Entrecerró los ojos y miró fijamente al chico con los ojos en blanco. Tenía los ojos y el pelo negros y era un chico bastante guapo. No perdería en cuanto a aspecto frente a Uriel; no, podría recibir incluso más amor que Uriel según las preferencias de la gente.
«¿Por qué tiene pelotas con una cara como…? No, no es el momento».
Kang-Woo sacudió la cabeza y miró fijamente al chico.

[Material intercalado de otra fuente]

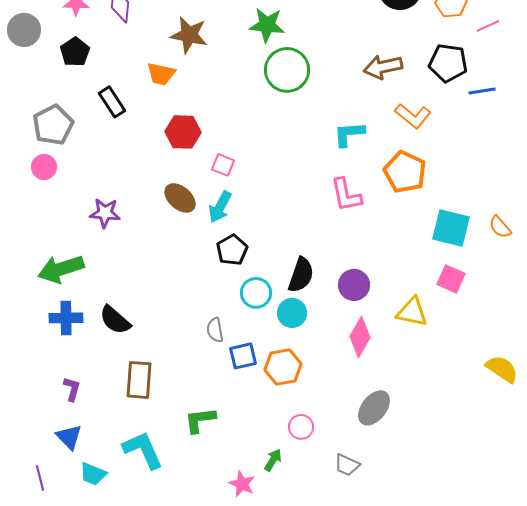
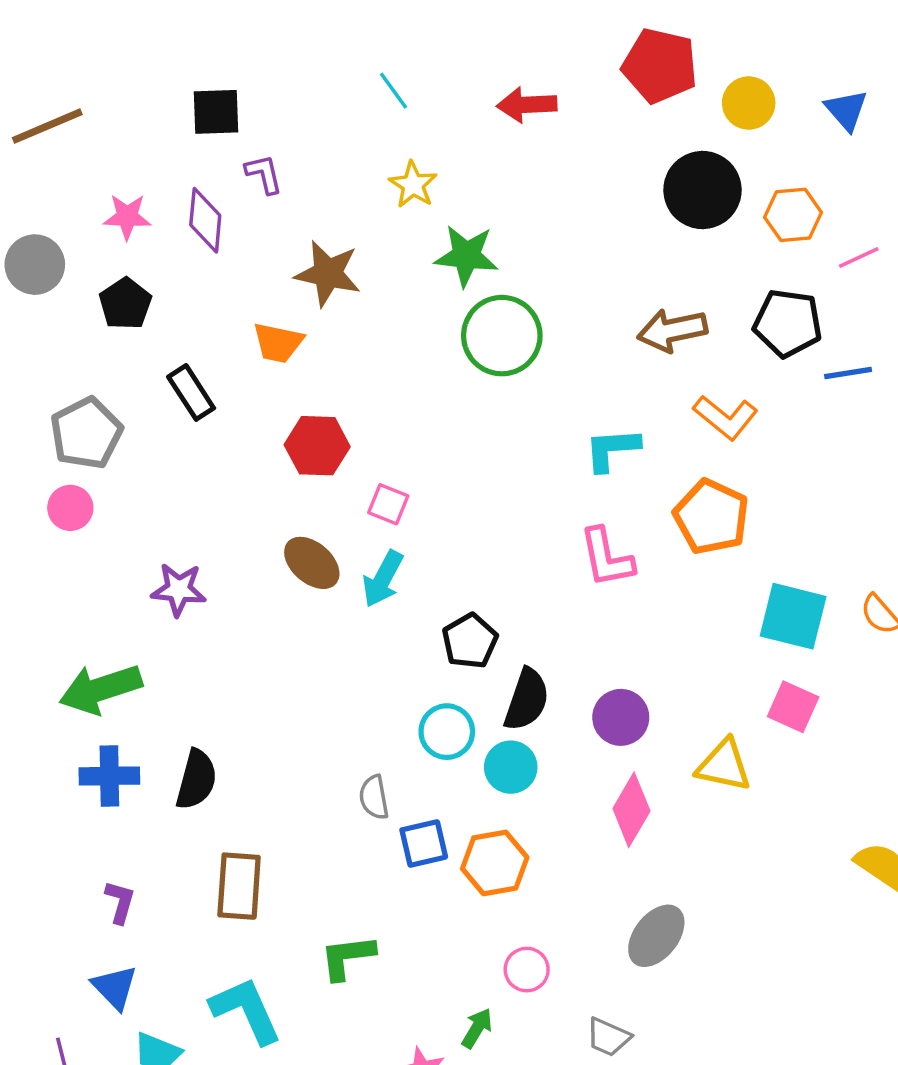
black pentagon: (232, 250) -> (470, 641), moved
black semicircle: (115, 320) -> (196, 780), turned -116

«¿Hm? Ohhh! Ahora que lo pienso, ¡nunca me has visto en esta forma!». El chico soltó una risita mientras aplaudía. Se secó las lágrimas que se le habían formado de tanto reír y dijo: «Soy yo, Bael».
«¿Qué?» Kang-Woo se quedó con la boca abierta. «¿Tú eres Bael?»
«¿De qué demonios está hablando?
El Bael que Kang-Woo conocía era un monstruo cubierto de músculos como Balrog. No había mayor giro que este.
«Bueno, supongo que la forma física no importa mucho a un ser tan poderoso como Bael, pero ¿no es esto un cambio demasiado grande?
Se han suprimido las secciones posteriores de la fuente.